Extensive research in the past has revealed that RAS is distributed within the cell through the extensive membrane trafficking process (Ref. 1, 25). Post-translational processes play a pivotal role during the process. Farnesylated RAS proteins gain modest affinity with membranes. It is believed that additional modifications including palmitoylation and acylation are essential steps for translocation to the plasma membrane (Ref. 1, 25). At present, it is unclear whether RAS sumoylation occurs in endoplasmic reticulum and/or in the Golgi complex. Described herein is that PIASγ is a sumoylation E3 ligase of RAS, it would be interesting to determine whether this enzyme is enriched or localized in a particular cellular organelle(s). It has been shown that N-RAS and H-RAS, but not K-RAS, traffic from the Golgi to the plasma membrane via the recycling endosomes (Ref. 1). We have observed that all three forms of RAS proteins are sumoylated, suggesting that sumoylation may occur either at an early stage after protein synthesis or at the plasma membrane.

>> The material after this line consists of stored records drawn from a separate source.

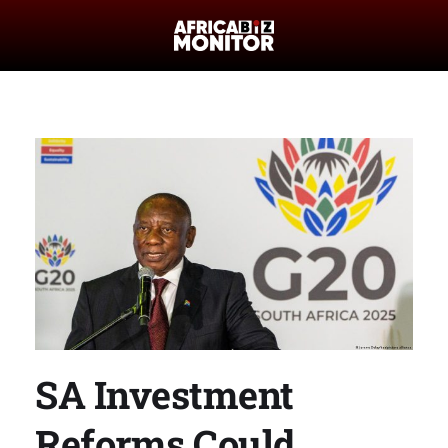
SA Investment
Reforms Could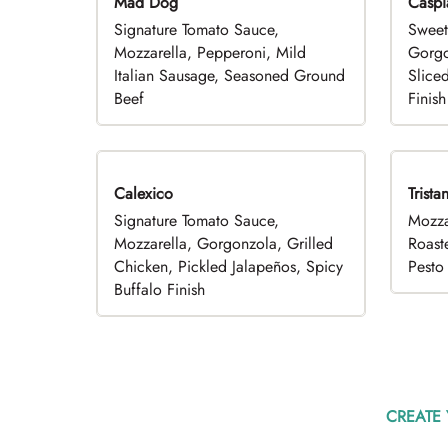
Mad Dog
Caspi
Signature Tomato Sauce,
Sweet
Mozzarella, Pepperoni, Mild
Gorgo
Italian Sausage, Seasoned Ground
Slice
Beef
Finish
Calexico
Trista
Signature Tomato Sauce,
Mozza
Mozzarella, Gorgonzola, Grilled
Roast
Chicken, Pickled Jalapeños, Spicy
Pesto 
Buffalo Finish
CREATE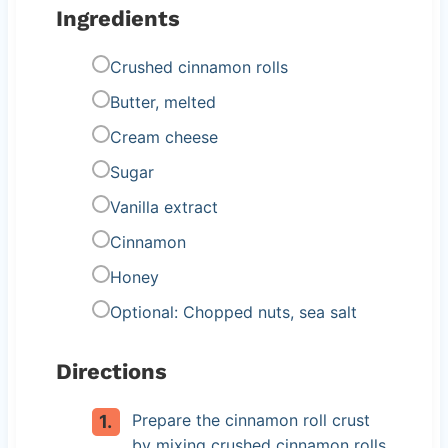
Ingredients
Crushed cinnamon rolls
Butter, melted
Cream cheese
Sugar
Vanilla extract
Cinnamon
Honey
Optional: Chopped nuts, sea salt
Directions
Prepare the cinnamon roll crust
by mixing crushed cinnamon rolls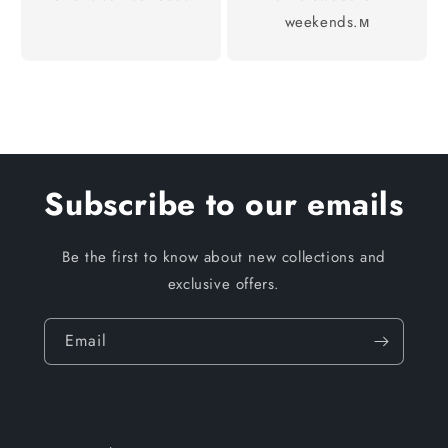
weekends.м
Subscribe to our emails
Be the first to know about new collections and
exclusive offers.
Email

We have observed that compared with that of dominant negative form of HRASN17, activated H-RASV12 exhibits enhanced sumoylation, as well as elevated levels of mono- and di-ubiquitination. Since HRAS is activated by monoubiquitination and ubiquitination accelerates intrinsic nucleotide exchange, thereby promoting GTP loading (Jura et al., 2006; Sasaki et al.), our observation suggests that GTP loading can play a role in modulating its sumoylation. Alternatively, sumoylation may facilitate the plasma membrane and/or endosome association of RAS, leading to its activation. It has been shown that among the isoforms of RAS, there are differences in the mode of actions in their activation by monoubiquitination (Pfleger; Sasaki et al.). HRAS activity is promoted by monoubiquitination at K117 through accelerating intrinsic nucleotide exchange, leading to enhanced GTP loading; on the other hand, KRAS monoubiquitination at K147 results in impaired GTP hydrolysis (Pfleger; Sasaki et al.). The net effect, therefore, remains the same: the activation of RAS protein. K42 is a highly conserved a residue among all three RAS isoforms. Since HRAS, KRAS and NRAS can be all modified by SUMO, we speculate that sumoylation may represent a fundamental mechanism by which RAS activities and/or their subcelluar localization is controlled. Similar to di-ubiquitination, modification with SUMO3 is likely to affect subcellular localization of RAS proteins.

KRAS is the major driver of human cancers. It is generally agreed that KRAS G12V mutant is constitutively locked in the active, GTP-bound state, which makes it very challenging to inhibit its oncogenic activity through traditional drug design approaches. It appears feasible to disrupt the association between RAS and its downstream effectors via a small molecular compound, thus blocking its signaling and activity (Athuluri-Divakar et al., 2016). In the current study, we demonstrate that modulation of K42 through suppressing sumoylation can significantly impact on the activity of KRASV12, especially with regard to its ability to drive cell migration and invasion in vitro and tumorigenesis in vivo (FIGS. 5A-5I and FIGS. 6A-6C). This is extremely significant as regulatory components of sumoylation provide new opportunities for drug design and cancer intervention. For example, PIASγ, a SUMO E3 ligase for RAS proteins, is druggable and can be explored as a new target for discovery and development of small molecular compounds for major human malignancies of lung and pancreas. Supporting this, we have observed that PIASγ is overexpressed in human pancreatic cancer specimens. Moreover, we have demonstrated that SUMO inhibitor 2-D08 suppresses expression of genes involved in EMT and reduces migration rate of pancreatic cancer cells with KRASV12 in a concentration-dependent manner (FIG. 7). Described herein is that sumoylation closely resembles ubiquitination and that small molecular inhibitors for ubiquitin and the proteasome have been moved to the clinic for cancer treatments (Landre et al., 2014; Niewerth et al., 2013), we believe that a better understanding of the role of sumoylation in regulating RAS proteins will open a new path to develop innovative anti-cancer therapies.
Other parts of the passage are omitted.